Spine pain really ramped up hard last night. I don’t know exactly where that came from. It was a difficult day all around, but I wasn’t really expecting the spine pain to be that bad. I ended up on the futon on the floor for a while. I didn’t pass out, but I was super spaced out for a while. I used all the ice packs I had and that helped get me through the night. It helped keep the fibromyalgia at bay somewhat too. Sleep was messed up, as expected. I’m feeling burned out from all that. I’d say the spine pain is better this morning, but the day is young. I don’t know why it ramped up yesterday. It felt more like spine pain than fibro. It’s very weird how those 2 things work together. Each one flares up the other, but I don’t know what increases either one in order to start the loop.
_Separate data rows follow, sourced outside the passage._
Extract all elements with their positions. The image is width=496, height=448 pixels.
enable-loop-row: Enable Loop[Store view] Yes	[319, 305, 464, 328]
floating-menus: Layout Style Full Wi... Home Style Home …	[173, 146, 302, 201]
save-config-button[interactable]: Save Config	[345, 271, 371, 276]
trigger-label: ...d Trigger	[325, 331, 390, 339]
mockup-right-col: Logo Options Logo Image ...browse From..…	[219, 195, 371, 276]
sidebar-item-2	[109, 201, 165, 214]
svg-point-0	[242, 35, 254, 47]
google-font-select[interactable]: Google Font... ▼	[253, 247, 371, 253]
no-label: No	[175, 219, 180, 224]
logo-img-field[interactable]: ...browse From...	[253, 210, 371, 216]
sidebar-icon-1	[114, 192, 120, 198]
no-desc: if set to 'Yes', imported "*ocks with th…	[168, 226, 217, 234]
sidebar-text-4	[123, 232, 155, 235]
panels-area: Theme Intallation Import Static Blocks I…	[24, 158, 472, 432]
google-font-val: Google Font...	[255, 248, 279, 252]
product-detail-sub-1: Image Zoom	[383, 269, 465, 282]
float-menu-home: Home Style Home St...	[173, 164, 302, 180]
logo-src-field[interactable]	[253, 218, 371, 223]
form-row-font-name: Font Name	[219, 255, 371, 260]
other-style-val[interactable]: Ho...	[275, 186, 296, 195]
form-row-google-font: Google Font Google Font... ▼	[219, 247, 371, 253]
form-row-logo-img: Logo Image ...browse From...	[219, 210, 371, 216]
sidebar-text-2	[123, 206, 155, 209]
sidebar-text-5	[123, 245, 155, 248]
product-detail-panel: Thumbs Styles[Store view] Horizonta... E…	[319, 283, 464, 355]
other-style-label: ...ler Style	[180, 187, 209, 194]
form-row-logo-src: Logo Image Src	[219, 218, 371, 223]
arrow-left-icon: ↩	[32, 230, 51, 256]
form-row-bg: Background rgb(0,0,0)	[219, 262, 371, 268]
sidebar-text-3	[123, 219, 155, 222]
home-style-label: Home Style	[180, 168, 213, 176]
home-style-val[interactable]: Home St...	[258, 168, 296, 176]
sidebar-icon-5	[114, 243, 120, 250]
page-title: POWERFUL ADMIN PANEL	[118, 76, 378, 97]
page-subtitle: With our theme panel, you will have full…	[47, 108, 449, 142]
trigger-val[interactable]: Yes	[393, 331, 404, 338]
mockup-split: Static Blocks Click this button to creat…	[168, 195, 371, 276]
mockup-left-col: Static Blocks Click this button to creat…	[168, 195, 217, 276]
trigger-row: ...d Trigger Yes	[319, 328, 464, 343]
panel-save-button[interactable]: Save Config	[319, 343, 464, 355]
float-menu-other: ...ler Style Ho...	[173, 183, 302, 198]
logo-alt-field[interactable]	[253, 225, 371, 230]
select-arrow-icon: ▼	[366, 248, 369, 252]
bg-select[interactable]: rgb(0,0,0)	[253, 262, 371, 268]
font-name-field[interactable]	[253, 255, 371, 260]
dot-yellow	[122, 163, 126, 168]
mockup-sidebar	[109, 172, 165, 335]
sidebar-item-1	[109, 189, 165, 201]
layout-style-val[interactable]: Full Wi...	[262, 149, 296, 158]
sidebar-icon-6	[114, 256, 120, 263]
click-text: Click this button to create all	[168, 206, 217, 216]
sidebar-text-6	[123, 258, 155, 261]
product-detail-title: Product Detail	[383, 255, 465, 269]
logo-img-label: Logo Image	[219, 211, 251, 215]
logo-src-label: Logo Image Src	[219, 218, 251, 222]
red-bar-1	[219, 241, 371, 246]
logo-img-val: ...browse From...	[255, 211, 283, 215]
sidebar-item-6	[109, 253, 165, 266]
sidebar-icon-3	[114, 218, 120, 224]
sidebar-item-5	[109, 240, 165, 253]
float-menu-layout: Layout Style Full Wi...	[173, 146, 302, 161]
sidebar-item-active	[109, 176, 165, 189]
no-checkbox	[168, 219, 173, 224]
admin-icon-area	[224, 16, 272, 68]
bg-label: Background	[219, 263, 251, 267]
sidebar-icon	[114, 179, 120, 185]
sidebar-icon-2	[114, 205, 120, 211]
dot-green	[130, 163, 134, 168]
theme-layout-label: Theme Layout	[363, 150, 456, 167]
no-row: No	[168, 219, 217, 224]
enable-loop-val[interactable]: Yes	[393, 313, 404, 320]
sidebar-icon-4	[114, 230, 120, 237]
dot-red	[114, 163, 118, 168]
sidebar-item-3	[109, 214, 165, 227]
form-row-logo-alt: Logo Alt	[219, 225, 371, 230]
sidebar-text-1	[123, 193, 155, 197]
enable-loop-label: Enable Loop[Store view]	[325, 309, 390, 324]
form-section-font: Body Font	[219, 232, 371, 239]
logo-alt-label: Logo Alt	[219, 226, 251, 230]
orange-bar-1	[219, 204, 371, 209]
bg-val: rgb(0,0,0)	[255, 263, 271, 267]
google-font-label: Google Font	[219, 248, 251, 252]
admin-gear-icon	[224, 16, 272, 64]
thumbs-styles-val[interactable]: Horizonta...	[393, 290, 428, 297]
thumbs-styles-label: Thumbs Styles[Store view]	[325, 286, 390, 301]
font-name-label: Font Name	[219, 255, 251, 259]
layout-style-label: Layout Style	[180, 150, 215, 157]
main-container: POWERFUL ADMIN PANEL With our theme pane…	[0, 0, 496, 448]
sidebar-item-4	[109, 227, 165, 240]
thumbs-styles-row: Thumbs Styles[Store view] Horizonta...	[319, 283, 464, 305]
Fibromyalgia has been hitting hard today. I was wondering if the spine pain was a little better, would that help the fibro flare ease. The answer, as always, is ‘no’. And now that the fibro is getting worse, the spine pain feels worse too. This freaking feedback loop. Once the fibromyalgia hits, you can’t make it go away or ease up. There is no ice pack like for the spine pain. I can ease the pain (temporarily) with something like an ice pack, but that won’t help the fibro. I’m stuck with it until it decides to ease up. Notice I don’t say “until it decides to go away”, or “leave”, or “stop”, because that never happens. The best I can hope for is for it to ease up.

I’ve been trying to distract myself by messing around on the computer. I haven’t been able to get off the couch at all. It’s after 4 and I haven’t eaten or showered. This is a very rough one. I guess this is my life for the next few days. This shit just never eases up or gives me anything. I got dehydrated today because I couldn’t get up to refill my water bottle. I’m at like a 9.5 today. Not quite enough to make me pass out unfortunately. I would welcome that right now. Please make this fucking madness stop. Somehow, anyhow. Please fucking help.